A special thank you to 2018 IWF Grant Partner St. Mark Youth Enrichment for writing this guest blog. Learn more about St. Mark Youth Enrichment and other programs that received IWF grants in 2018 by clicking here

Supporting Children & Working Parents Through Quality Programming

St. Mark Youth Enrichment is a nonprofit organization that offers quality, out-of-school learning programs before/after school and in the summer, serving 550 at-risk students, grades K-5, both in Dubuque and Western Dubuque communities.

 

Like many communities in Iowa, Dubuque has a critical need for child care options. St. Mark addresses this need with affordable, safe, and engaging programs that foster a love for learning and support educational and social-emotional growth. The Iowa Women’s Foundation supports the crucial implementation of social emotional strategies that result in girls and mothers gaining social-emotional skills, as well as increasing access to the tools and resources to sustain their learning at home.

 

St. Mark invests in training staff in best practice social-emotional curricula and philosophies because when students feel safe and connected, they are willing and able to learn. One curriculum is Conscious Discipline that teaches adults composure and how to interpret behavior communication while also building skills like self-regulation and conflict resolution within students through tools that emphasize safety and connection. Single and working mothers are supported through ongoing mentoring with St. Mark staff to work through behavior plans that set the child up for success in program, school, and home. This October, a family engagement event will provide tool kits and hands-on lessons for these moms to hone skills in composure.

 

St. Mark is in the first years of implementing assessments to measure students’ growth in social-emotional skills. Most recent data shows that 83% of girls improved or maintained these skills. The following story captured by a program coordinator demonstrates the transformational power of these social-emotional efforts:

 

“I was informed by school day staff that I would likely need to remove four girls from our after school program at Lincoln due to safety-concerning behavior issues they were having during the school day. I went to the program and spoke with each of the four students individually, and they all said they wanted to be in program. I showed them the Safe Spot and walked them through the steps. Each of the students were reluctant to make eye contact, and appeared very “hard” and skeptical of me. I then asked them, “What’s the most important job of the adults in your family?” One girl said, “To do stuff like give me food and stuff.” I explained that the role of adults is always to keep kids safe, and that it’s my job and the job of kids to help keep things safe. From there I walked them through the Safe Spot, and told them when it would be appropriate to use it. When I got to the “cranky cream” the real magic happened. As I put lotion on their hands, I gently rubbed it in their hands and sang, “Bye by crankies, bye bye crankies, bye bye crankies, it’s time to say goodbye.” As I sang, they made eye contact with me for the first time and started to giggle. The “hardness” left their faces, and their childlike curiosity and wonder came out for the first time since I’d arrived.
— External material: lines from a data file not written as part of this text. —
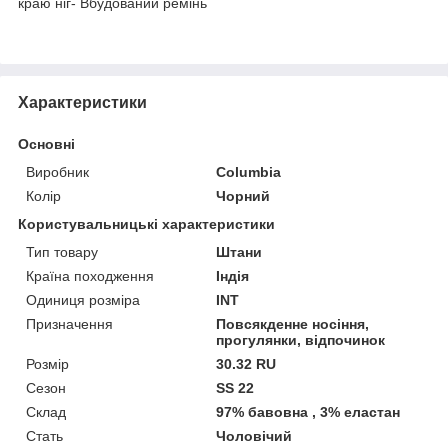
краю ніг- Вбудований ремінь
Характеристики
Основні
Виробник
Columbia
Колір
Чорний
Користувальницькі характеристики
Тип товару
Штани
Країна походження
Індія
Одиниця розміра
INT
Призначення
Повсякденне носіння,
прогулянки, відпочинок
Розмір
30.32 RU
Сезон
SS 22
Склад
97% бавовна , 3% еластан
Стать
Чоловічий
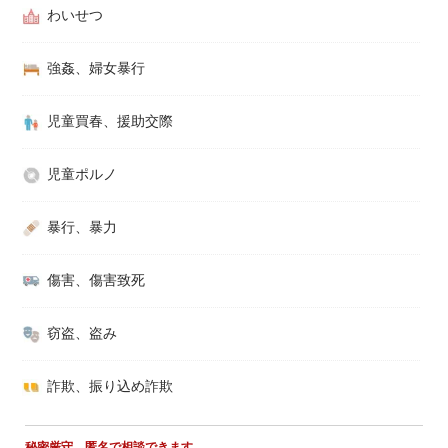
わいせつ
強姦、婦女暴行
児童買春、援助交際
児童ポルノ
暴行、暴力
傷害、傷害致死
窃盗、盗み
詐欺、振り込め詐欺
秘密厳守。匿名で相談できます。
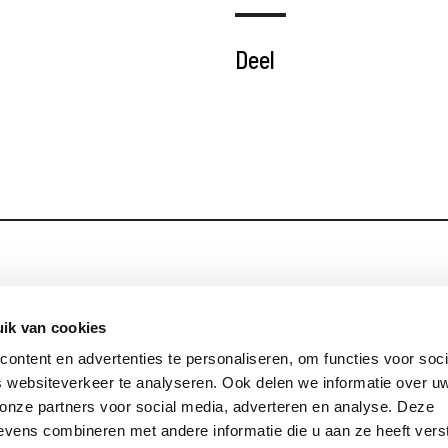
Deel
Blijf op de hoog
Contact
ik van cookies
ontent en advertenties te personaliseren, om functies voor soci
Privacy
 websiteverkeer te analyseren. Ook delen we informatie over u
Links
 onze partners voor social media, adverteren en analyse. Deze
vens combineren met andere informatie die u aan ze heeft vers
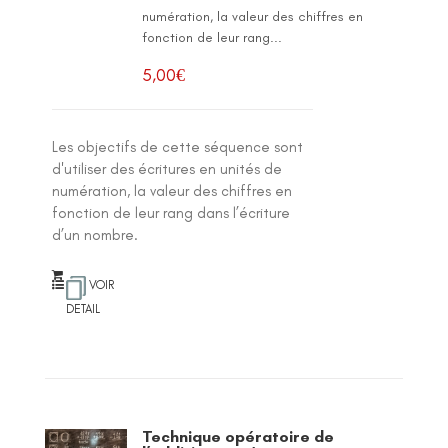
numération, la valeur des chiffres en
fonction de leur rang...
5,00
€
Les objectifs de cette séquence sont
d'utiliser des écritures en unités de
numération, la valeur des chiffres en
fonction de leur rang dans l’écriture
d’un nombre.
VOIR
DETAIL
Technique opératoire de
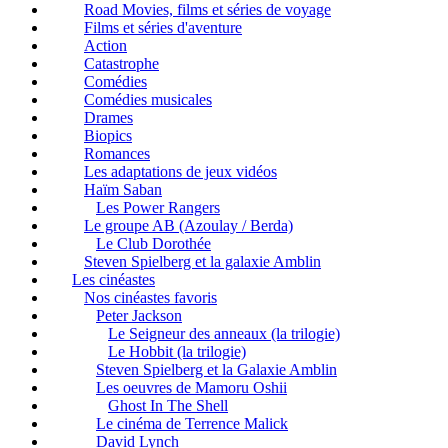
Road Movies, films et séries de voyage
Films et séries d'aventure
Action
Catastrophe
Comédies
Comédies musicales
Drames
Biopics
Romances
Les adaptations de jeux vidéos
Haïm Saban
Les Power Rangers
Le groupe AB (Azoulay / Berda)
Le Club Dorothée
Steven Spielberg et la galaxie Amblin
Les cinéastes
Nos cinéastes favoris
Peter Jackson
Le Seigneur des anneaux (la trilogie)
Le Hobbit (la trilogie)
Steven Spielberg et la Galaxie Amblin
Les oeuvres de Mamoru Oshii
Ghost In The Shell
Le cinéma de Terrence Malick
David Lynch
They immediately asked to go share the cranky cream with their friends and spent the rest of program making sure that each person there got cranky cream. Another coordinator returned the next day with materials for the four girls to make a Safe Spot for the gym, and they were very excited to do so. The whole experience was the start of making a unified School Family at Lincoln, and since that time, their creativity has exploded.”